May be because of the use of jQuery.
@Doug Neiner: jquery would be downloaded once (then cached for an entire year). you're missing the obvious benefit that using jquery will save the OP time when he needs to perform similar functions. (unless you're assuming this is the only javascript he will ever need). jquery is therefore a win, low-level js is less portable, more verbose, more time consuming, etc. your comment assumes a very short-term view (saving a few insignificant bytes, but costing the OP by not using a great all-purpose tool for similar reqs.)
@jspcal How will forcing the OP to learn a completely new framework save him time in this problem? I agree it is not likely this is his only JavaScript, but it is equally unlikely that he would go back and rewrite all his other code using jQuery because it was what was suggested for this one answer. Thus, he would end up with all of the overhead with none of the benefit. Like I said, I love jQuery (Check out my #2 placement: stackoverflow.com/questions/…), but it is not an end all solution.
@Doug Neiner: no, not rewrite old scripts but use jquery when similar problems come up again. jquery is a best practice and a better approach. by your logic, there would never be a good time to take 2 minutes to try it. btw, a small design change like adding a field would break the getElementById script, but jquery is fine. why object to broadening someone's toolbox with a cheap and simple tool, especially since this is such a routine use-case for it.

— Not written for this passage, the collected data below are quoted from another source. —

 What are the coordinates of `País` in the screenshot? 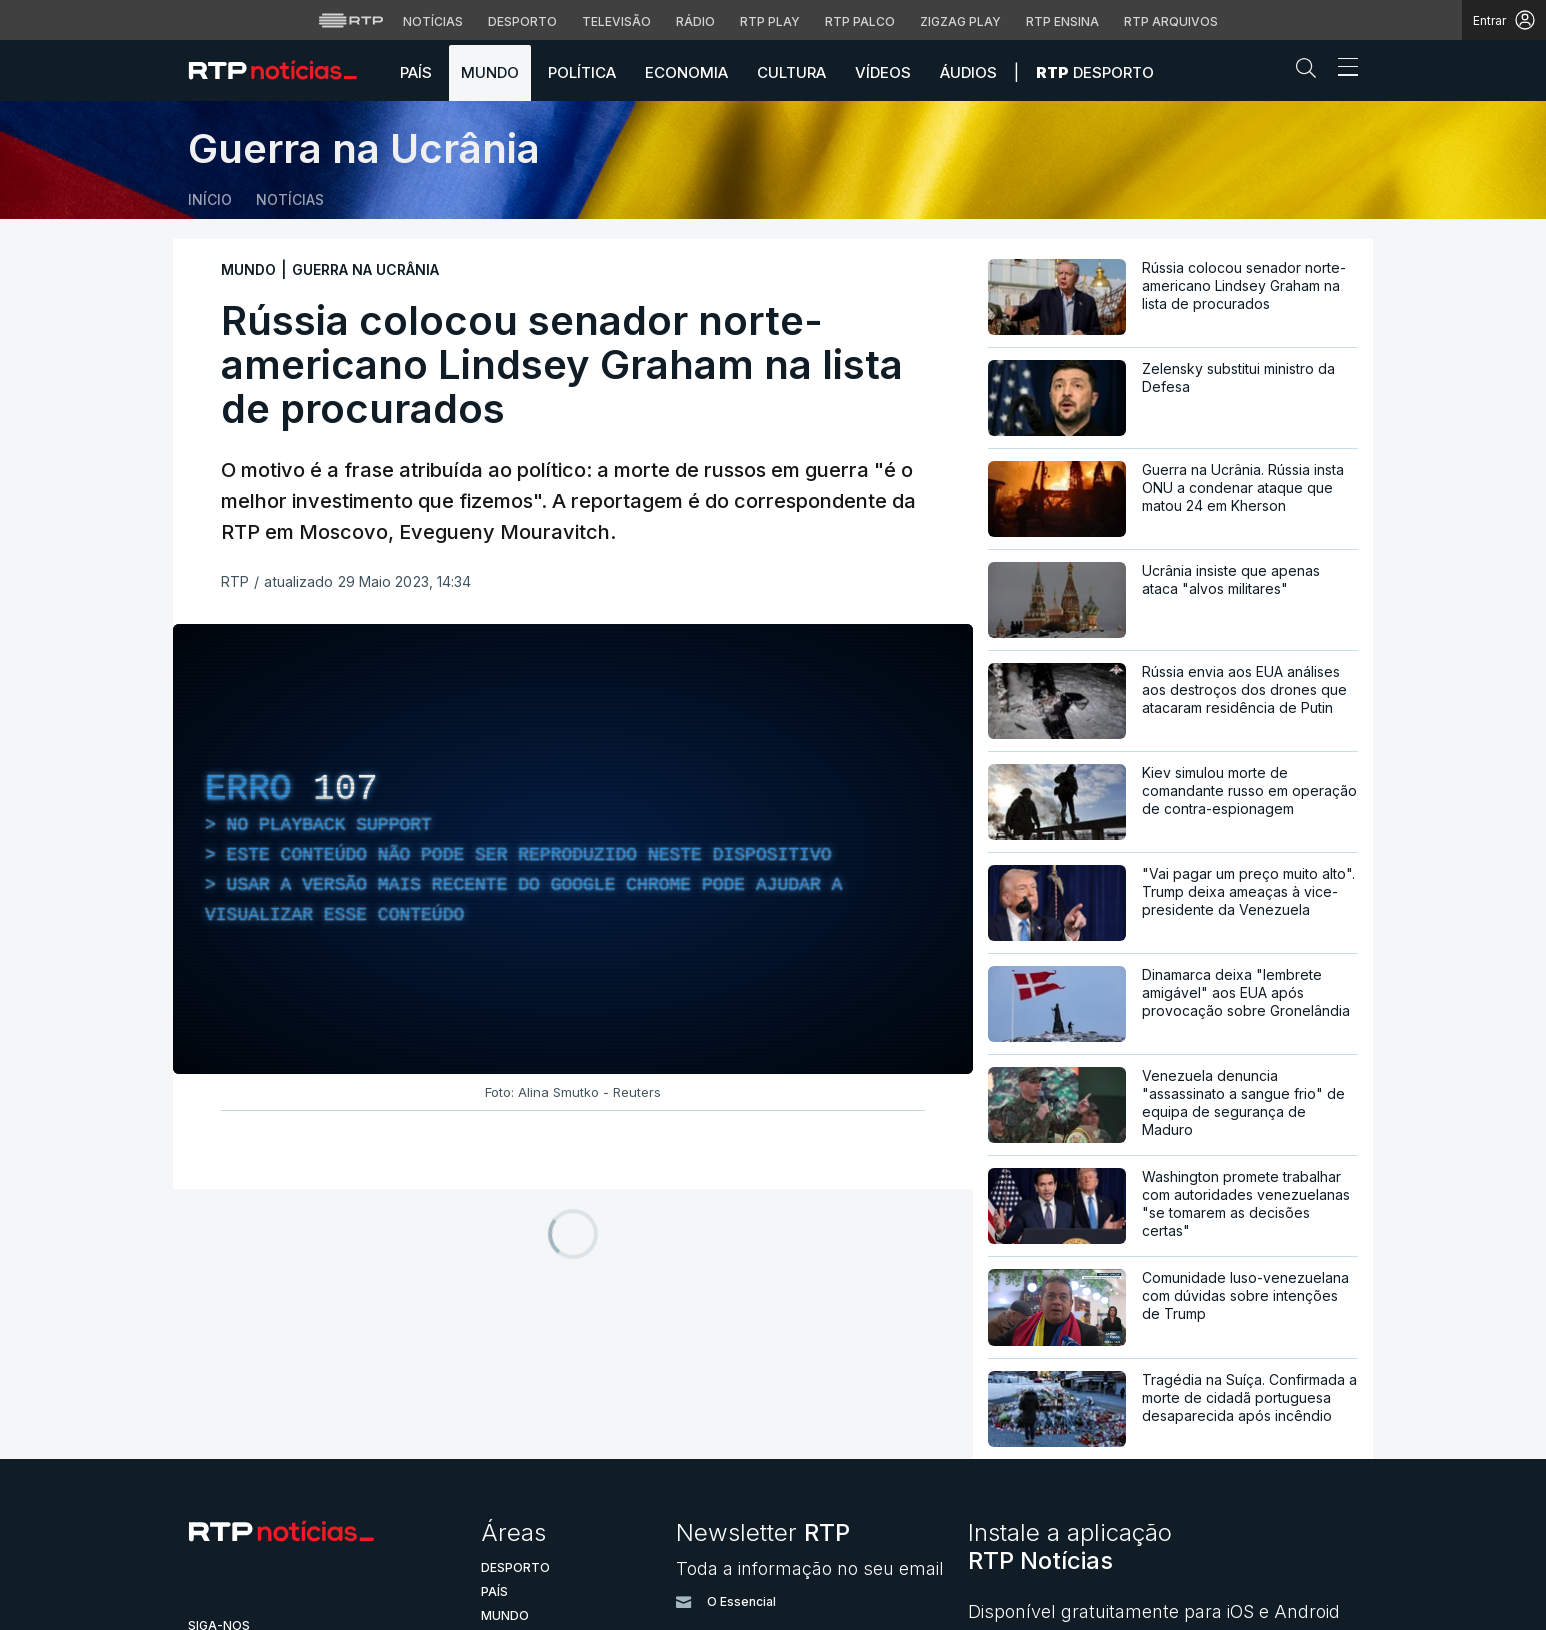 It's located at (416, 72).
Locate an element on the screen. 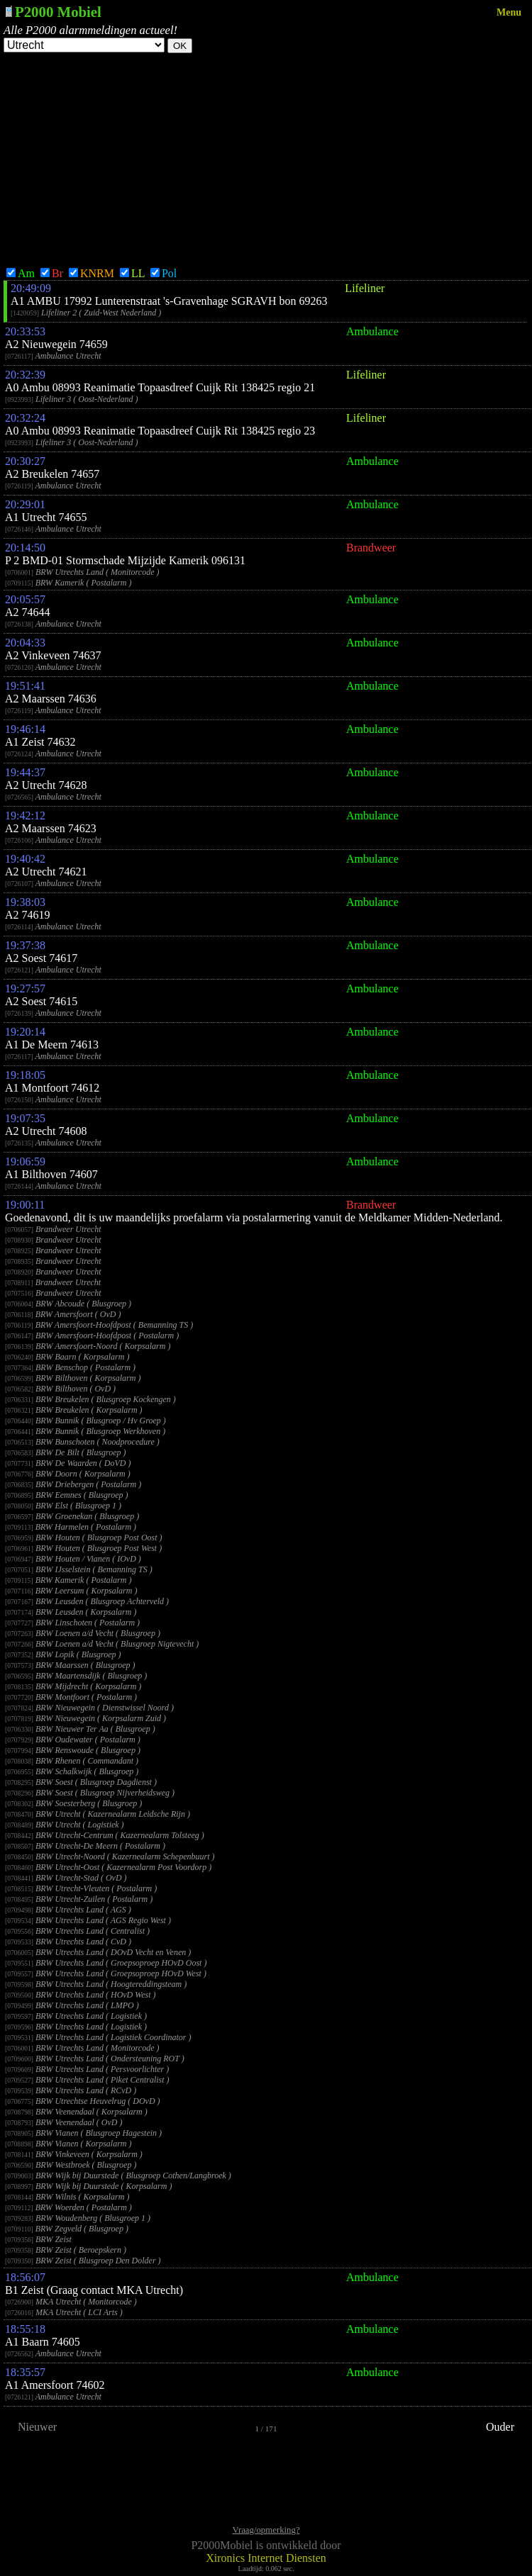 This screenshot has height=2576, width=532. Pol is located at coordinates (163, 273). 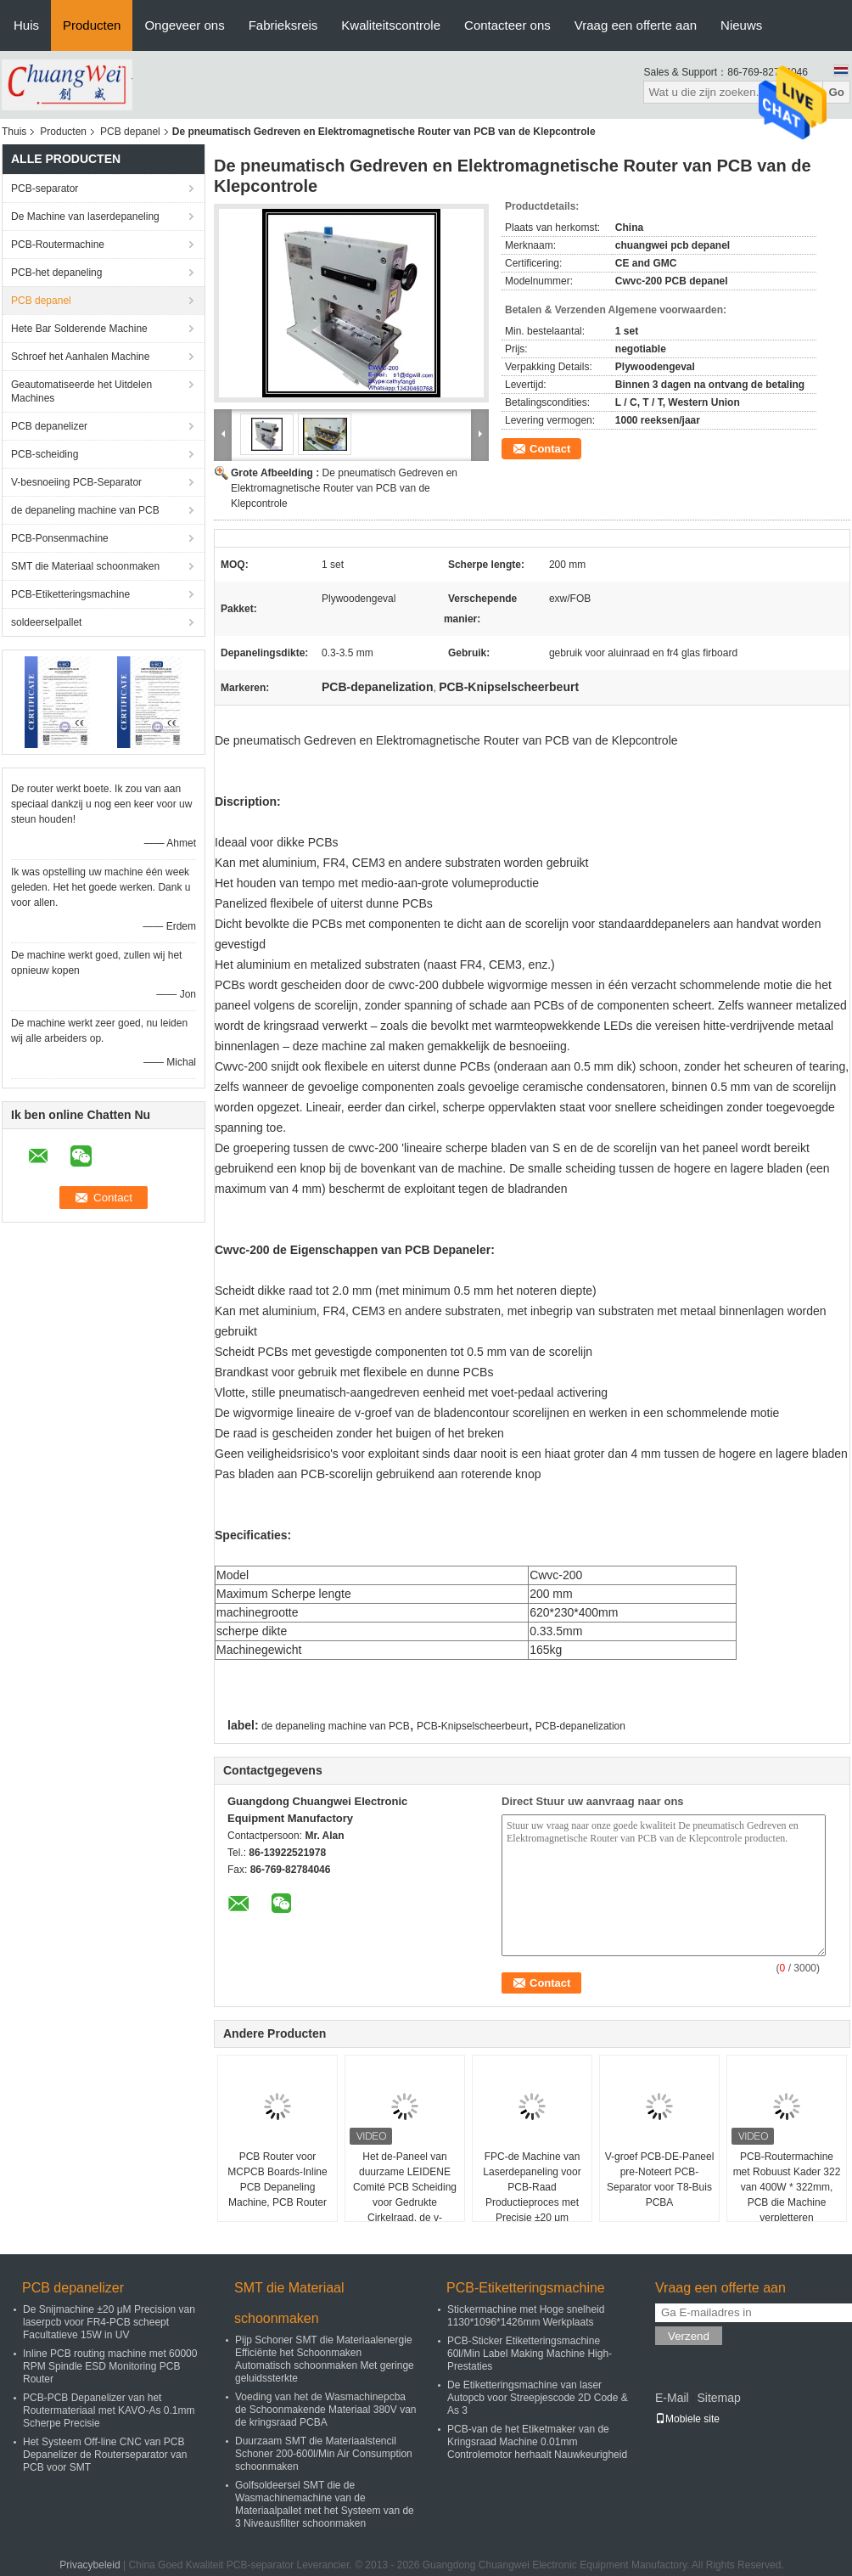 The image size is (852, 2576). I want to click on Hete Bar Solderende Machine, so click(79, 329).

@Doug Neiner: you're assuming a pathological case. best practices like jquery should be the default. more likely is the client prefers more efficient development and a more powerful system. jquery is not something that requires caveats - it's portable, widely-adopted, and the preferred solution. rather than pre-emptively eschewing frameworks (in anticipation of the unlikely requirement that the client hates industry standards, or 56k cached would become a burden), it should be recommended as a good approach for this class of problems.